Wherever the string "yang" appears in the entries below, return the line that holds it.
BEGIN PROVIDED DATA
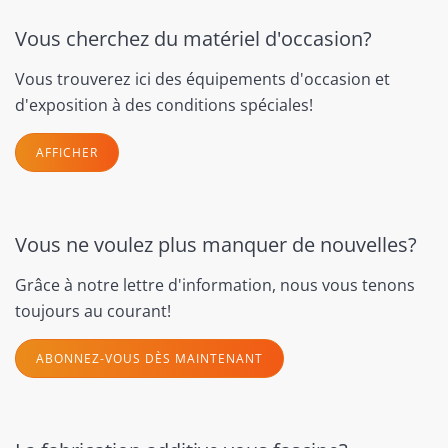
Vous cherchez du matériel d'occasion?
Vous trouverez ici des équipements d'occasion et
d'exposition à des conditions spéciales!
AFFICHER
Vous ne voulez plus manquer de nouvelles?
Grâce à notre lettre d'information, nous vous tenons
toujours au courant!
ABONNEZ-VOUS DÈS MAINTENANT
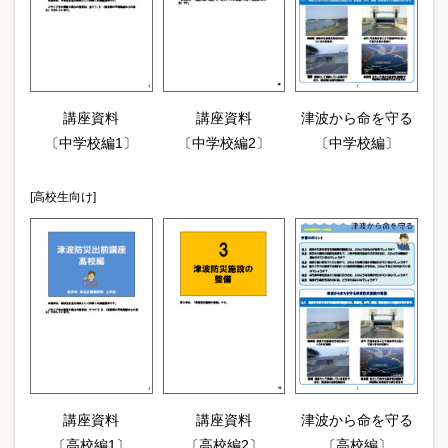
講座資料
講座資料
津波から命を守る
〔中学校編1〕
〔中学校編2〕
〔中学校編〕
[高校生向け]
講座資料
講座資料
津波から命を守る
〔高校編1〕
〔高校編2〕
〔高校編〕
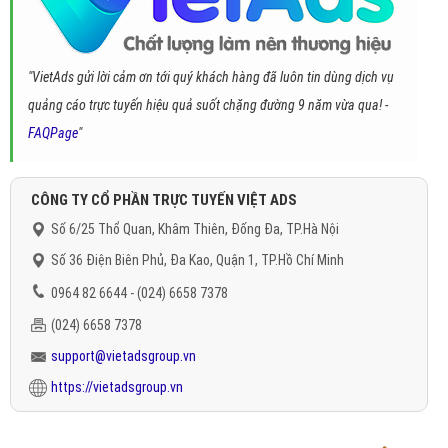
"VietAds gửi lời cảm ơn tới quý khách hàng đã luôn tin dùng dịch vụ
quảng cáo trực tuyến hiệu quả suốt chặng đường 9 năm vừa qua! -
FAQPage
"
CÔNG TY CỔ PHẦN TRỰC TUYẾN VIỆT ADS
Số 6/25 Thổ Quan, Khâm Thiên, Đống Đa, TP.Hà Nội
Số 36 Điện Biên Phủ, Đa Kao, Quận 1, TP.Hồ Chí Minh
0964 82 6644 - (024) 6658 7378
(024) 6658 7378
support@vietadsgroup.vn
https://vietadsgroup.vn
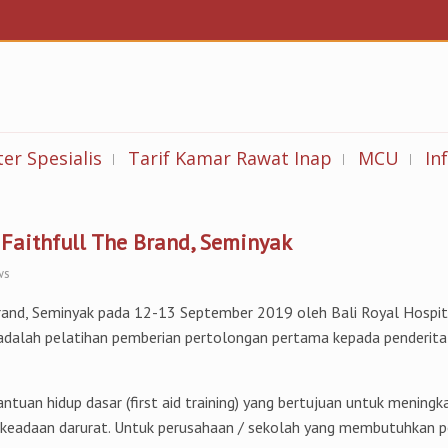
er Spesialis
Tarif Kamar Rawat Inap
MCU
In
 Faithfull The Brand, Seminyak
ws
 Brand, Seminyak pada 12-13 September 2019 oleh Bali Royal Hospita
ni adalah pelatihan pemberian pertolongan pertama kepada penderita
antuan hidup dasar (first aid training) yang bertujuan untuk meni
adaan darurat. Untuk perusahaan / sekolah yang membutuhkan pelat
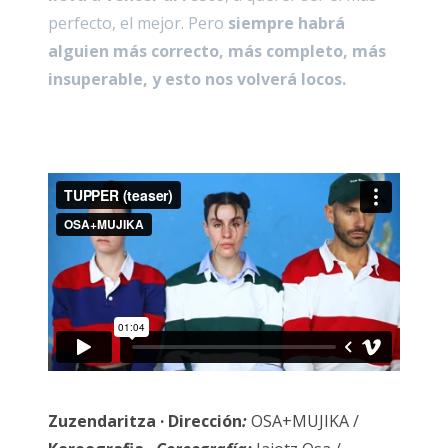
perfecto, el mejor. Pero
siempre habrá
alguien más correcto, más completo, más
insuperable, y esto nos volverá locos.
Zuzendaritza · Dirección
:
OSA+MUJIKA /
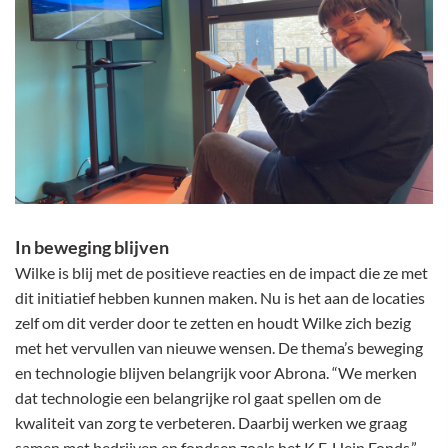
In beweging blijven
Wilke is blij met de positieve reacties en de impact die ze met
dit initiatief hebben kunnen maken. Nu is het aan de locaties
zelf om dit verder door te zetten en houdt Wilke zich bezig
met het vervullen van nieuwe wensen. De thema’s beweging
en technologie blijven belangrijk voor Abrona. “We merken
dat technologie een belangrijke rol gaat spellen om de
kwaliteit van zorg te verbeteren. Daarbij werken we graag
samen met bedrijven en fondsen zoals het K.F. Hein Fonds.”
END PROVIDED DATA
#### [ANSWER BOX]
antuan hidup dasar (first aid training) yang bertujuan untuk meni
adaan darurat. Untuk perusahaan / sekolah yang membutuhkan pelat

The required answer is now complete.